Pathways for the Poet by Viola Berg (1977) is a book for and by educators. Classic poetic forms as well as many invented forms which appear to have been invented as teaching tools or exercizes for use in workshops or classrooms are included. Some of these invented forms I have found in use in internet poetry communities, a testament to their staying power. On this page I include the metric invented forms found there in which appear to be exclusive to the community of educators from whom Ms. Berg drew her support. I have yet to find these in any other source. …. Whether classroom exercise or sharpening your skill as a writer, some of these forms can be fun to play with.
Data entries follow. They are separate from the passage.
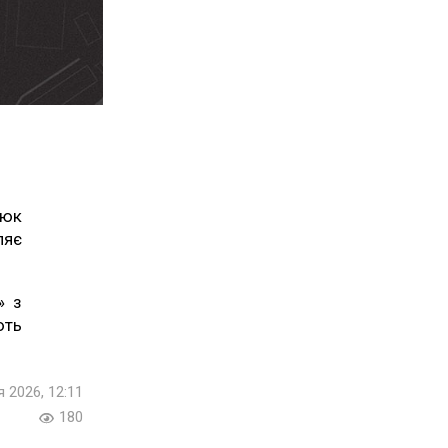
дюк
ляє
» з
ють
я 2026, 12:11
180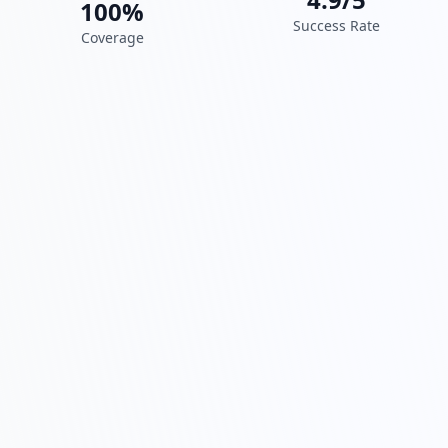
100%
Success Rate
Coverage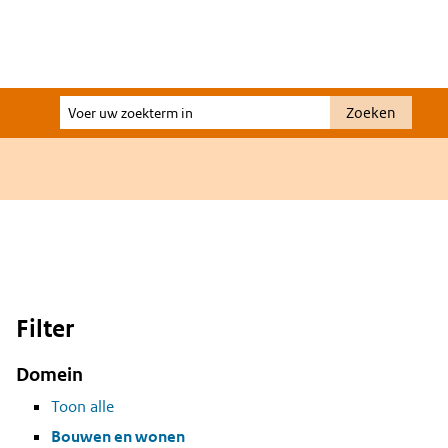
Voer
Zoeken
uw
zoekterm
in
Filter
Domein
Toon alle
Bouwen en wonen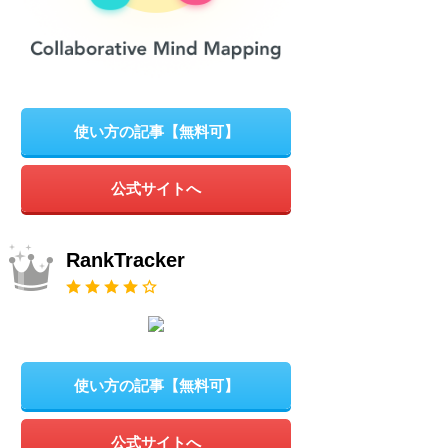
使い方の記事【無料可】
公式サイトへ
RankTracker
使い方の記事【無料可】
公式サイトへ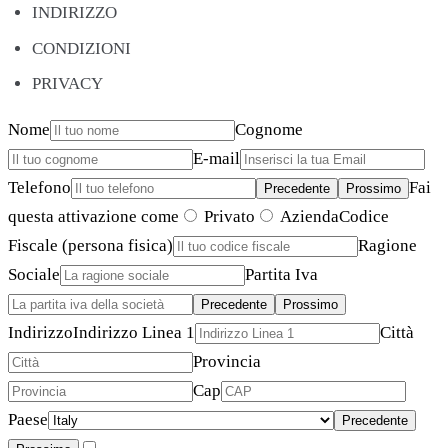
INDIRIZZO
CONDIZIONI
PRIVACY
Nome
Cognome
E-mail
Telefono
Fai
Precedente
Prossimo
questa attivazione come
Privato
Azienda
Codice
Fiscale (persona fisica)
Ragione
Sociale
Partita Iva
Precedente
Prossimo
Indirizzo
Indirizzo Linea 1
Città
Provincia
Cap
Paese
Precedente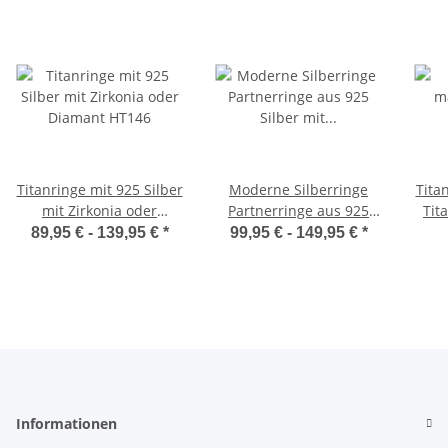
Titanringe mit 925 Silber
Moderne Silberringe
Tita
mit Zirkonia oder
Partnerringe aus 925
Tit
Diamant HT146
Silber mit Zirkonia SZ98
Wu
89,95 € -
139,95 €
*
99,95 € -
149,95 €
*
Informationen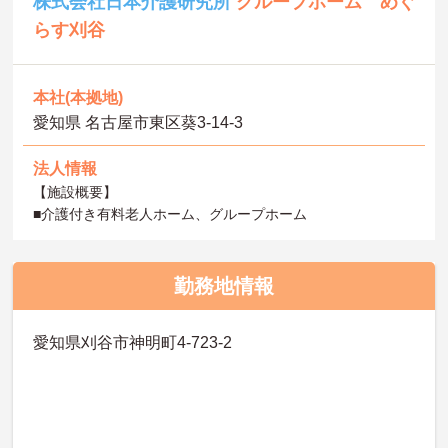
株式会社日本介護研究所
グループホーム めぐ
らす刈谷
本社(本拠地)
愛知県 名古屋市東区葵3‐14‐3
法人情報
【施設概要】
■介護付き有料老人ホーム、グループホーム
勤務地情報
愛知県刈谷市神明町4‐723-2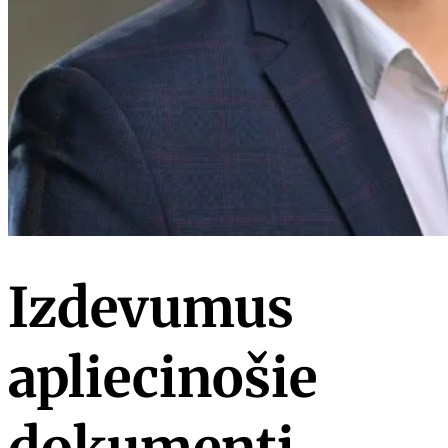
Izdevumus
apliecinošie
dokumenti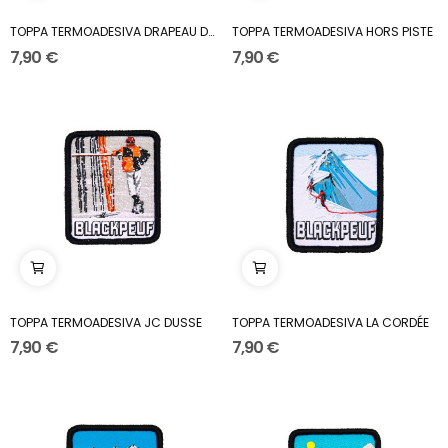
TOPPA TERMOADESIVA DRAPEAU DE SAVOIE
TOPPA TERMOADESIVA HORS PISTE
7,90 €
7,90 €
TOPPA TERMOADESIVA JC DUSSE
TOPPA TERMOADESIVA LA CORDÉE
7,90 €
7,90 €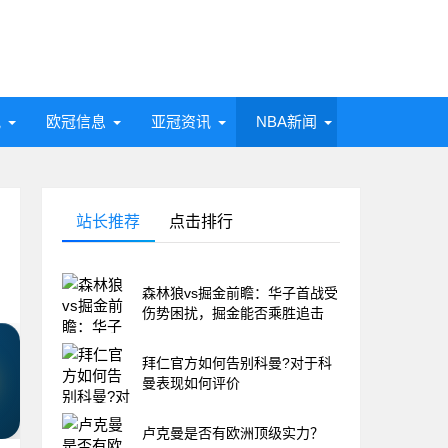
讯
欧冠信息
亚冠资讯
NBA新闻
站长推荐
点击排行
森林狼vs掘金前瞻：华子首战受
伤势困扰，掘金能否乘胜追击
拜仁官方如何告别科曼?对于科
曼表现如何评价
卢克曼是否有欧洲顶级实力？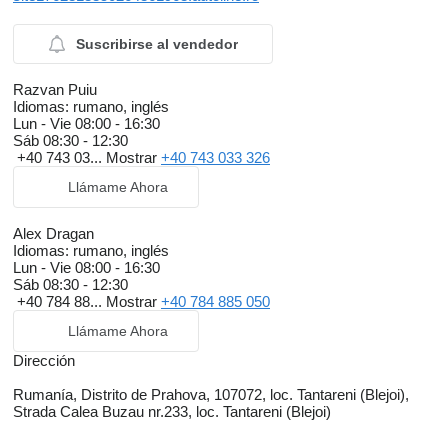
Suscribirse al vendedor
Razvan Puiu
Idiomas:
rumano, inglés
Lun - Vie
08:00 - 16:30
Sáb
08:30 - 12:30
+40 743 03...
Mostrar
+40 743 033 326
Llámame Ahora
Alex Dragan
Idiomas:
rumano, inglés
Lun - Vie
08:00 - 16:30
Sáb
08:30 - 12:30
+40 784 88...
Mostrar
+40 784 885 050
Llámame Ahora
Dirección
Rumanía, Distrito de Prahova, 107072, loc. Tantareni (Blejoi),
Strada Calea Buzau nr.233, loc. Tantareni (Blejoi)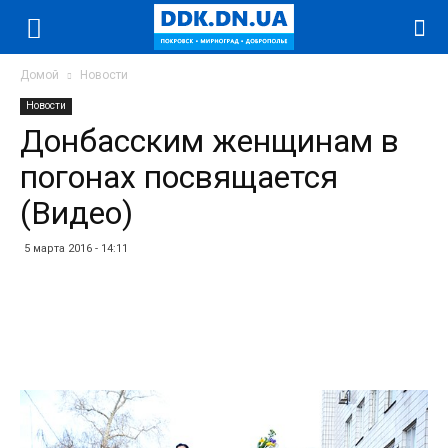
Домой
Новости
Новости
Донбасским женщинам в
погонах посвящается
(Видео)
5 марта 2016 - 14:11
Facebook
Twitter
Telegram
WhatsApp
Vibe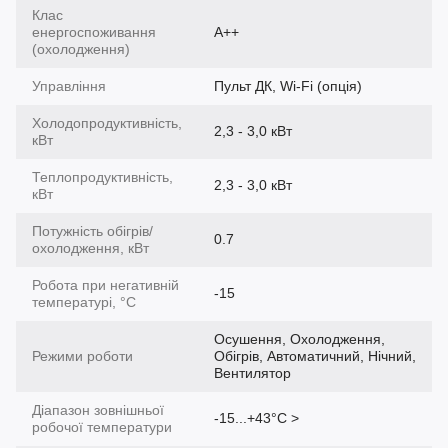
Клас
енергоспоживання
A++
(охолодження)
Управління
Пульт ДК, Wi-Fi (опція)
Холодопродуктивність,
2,3 - 3,0 кВт
кВт
Теплопродуктивність,
2,3 - 3,0 кВт
кВт
Потужність обігрів/
0.7
охолодження, кВт
Робота при негативній
-15
температурі, °C
Осушення, Охолодження,
Режими роботи
Обігрів, Автоматичний, Нічний,
Вентилятор
Діапазон зовнішньої
-15...+43°С >
робочої температури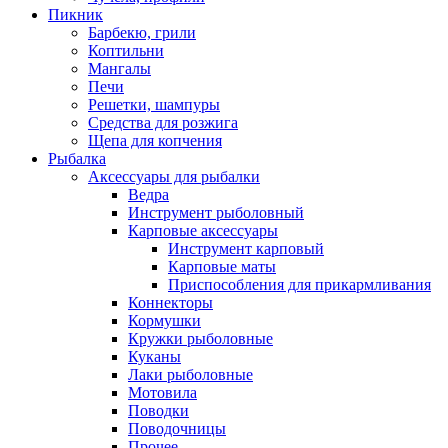
Пикник
Барбекю, грили
Коптильни
Мангалы
Печи
Решетки, шампуры
Средства для розжига
Щепа для копчения
Рыбалка
Аксессуары для рыбалки
Ведра
Инструмент рыболовный
Карповые аксессуары
Инструмент карповый
Карповые маты
Приспособления для прикармливания
Коннекторы
Кормушки
Кружки рыболовные
Куканы
Лаки рыболовные
Мотовила
Поводки
Поводочницы
Прочее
• The Duni has a complicated metric pattern and includes a pivot or change of thought in L6.  Created by Mildred Dewey. 

The Duni is:
○ a heptastich, 7 line poem.
○ metered, 
L1 1 dactyl followed by 2 trochees and an Iamb 
L2 3 iambs
L3 a trochee followed by an anapest and 2 iambs
L4 3 iambs
L5 3 iambs
L6 4 iambs
L7 1 iamb, followed by an anapest and an iamb
○ composed with a pivot or change of thought in L6.
○ rhymed, rhyme scheme abcacba.

Pasted from http://www.poetrymagnumopus.com/index.php?showtopic=1199#dionol
My thanks to Judi Van Gorder for years of work on this fine PMO resource.

My example

Selective Perception Advised (Duni)

Paying attention makes lots of sense.
It’s socially astute.
Notice your wife’s nails or her French-braid
and she’ll take no offense.
But man, I’d be afraid
to note another’s wife is cute.
Observing that’s somewhat dense.

© Lawrencealot – September 9, 2014

Visual template

Duni

Cycle

Pathways for the Poet by Viola Berg (1977) is a book for and by educators. Classic poetic forms as well as many invented forms which appear to have been invented as teaching tools or exercizes for use in workshops or classrooms are included. Some of these invented forms I have found in use in internet poetry communities, a testament to their staying power. On this page I include the metric invented forms found there in which appear to be exclusive to the community of educators from whom Ms. Berg drew her support. I have yet to find these in any other source. I have included the syllabic invented forms on a separate page. Whether classroom exercise or sharpening your skill as a writer, some of these forms can be fun to play with.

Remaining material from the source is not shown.